President Jimmy Carter boasted how he was giving us GIs a 7 percent pay raise—as inflation hit 13 percent. In November 1980, voters dumped him for Ronald Reagan.
As bad as inflation is, there’s a second whammy: the Fed has to raise interest rates to avoid hyperinflation such as that in Germany in the 1920s or Venezuela today. Starting in 1979, Fed Chairman Paul Volcker sure did that, with interest rates rising to 20 percent for a while.
Today Fed Chairman Jerome Powell says he’s trying to avoid a recession. But the new 9.1 percent number shows that’s highly unlikely.
Yahoo finance headlined, “Bonds Slump as Inflation Surge Fuels Bets on 100-Basis-Point Fed Rate Hike.” That would be a 1 percentage point increase.
Every recession is different. The 2000-01 dot-com recession was relatively mild, shaking up the tech industry just before it took off to its current global domination. But it’s due for another shakeout. Which would slam Silicon Valley and the rest of California.
The 2007-09 Subprime Recession hit California especially hard because of over-investment in real estate. I knew folks from the Inland Empire who saw their home values drop 75 percent. They walked away from their mortgages. The federal reforms since then supposedly will prevent another real-estate collapse of that magnitude. Chapman University’s recent forecast expects a 15 percent drop in California, survivable for most.
But that’s just a prediction. And please don’t take any investment advice from a political reporter!
What’s also unknown is the recession’s effect on state and local budgets in California. The 1990-91, 2000-01, and 2007-9 recessions all caused massive state deficits, leading to tax increases. The increases ended the dreams of political advancement for the governors who signed them: Pete Wilson, who was re-elected in 1994, but whose presidential bid faded; Gray Davis, who was recalled; and Arnold Schwarzenegger, whose rumored U.S. Senate bid quickly was snuffed out.

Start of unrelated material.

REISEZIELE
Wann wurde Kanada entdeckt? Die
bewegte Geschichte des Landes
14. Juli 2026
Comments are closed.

What’s likely is the days of $100 billion-plus state budget surpluses are over. Following Gov. Jerry Brown’s lead, Gov. Gavin Newsom has made sure little of the surplus is baked into the budget process, which would mean the higher spending would continue even in bad times. The state’s budgetary reserve funds, another Brown bequest, also have risen to $37.2 billion. That’s according to the governor’s final California State Budget report for fiscal year 2022-23, which began on July 1.
That’s probably enough to push California through a year of even a really bad recession. But two years?

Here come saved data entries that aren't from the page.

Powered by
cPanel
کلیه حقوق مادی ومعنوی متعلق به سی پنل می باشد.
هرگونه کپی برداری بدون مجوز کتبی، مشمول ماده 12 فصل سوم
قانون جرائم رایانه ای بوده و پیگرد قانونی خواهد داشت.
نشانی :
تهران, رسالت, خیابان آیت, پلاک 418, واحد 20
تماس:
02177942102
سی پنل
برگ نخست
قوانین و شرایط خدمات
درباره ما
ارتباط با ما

Finally, the likely accession of a Republican Congress this November bodes well for restoring economic growth. D.C. Beltway inmates hate “gridlock,” meaning divided government. But it also means conflict on spending. Which usually means little new spending. Which means less money flowing into the system, also easing inflation pressures.

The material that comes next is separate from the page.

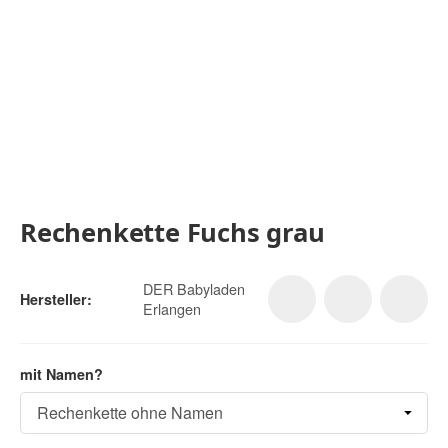
Rechenkette Fuchs grau
DER Babyladen
Hersteller:
Erlangen
mit Namen?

When government has been controlled all by one party, spending has exploded. Examples include 2001-05 under Republican President Bush, 2009-10 under Democrat Barack Obama, 2017-18 even under Republican President Trump, and of course the wild spending under President Biden today.
By contrast, the last time the federal government ran a surplus was in the late 1990s when Democratic President Bill Clinton faced off against Republican House Speaker Newt Gingrich. They controlled spending and even gave us some tax cuts.
California’s high-tech industries, which are driving economic growth, are slowing, but aren’t going anywhere. Beijing or Moscow are not going to push aside Silicon Valley.
Finally, one thing that may happen is Californians could temper inflation by moving in even greater numbers to less expensive states. But ironically that will reduce housing prices by slackening demand, reducing inflation pressures for those of us who still want to avoid the Bad Weather States and keep enjoying the surf and sun.
Correction: A previous version of this article gave an incorrect title and year for the “Rocky” film in which the character Clubber Lane says his famous quote. The Epoch Times regrets the error.
Views expressed in this article are the opinions of the author and do not necessarily reflect the views of The Epoch Times.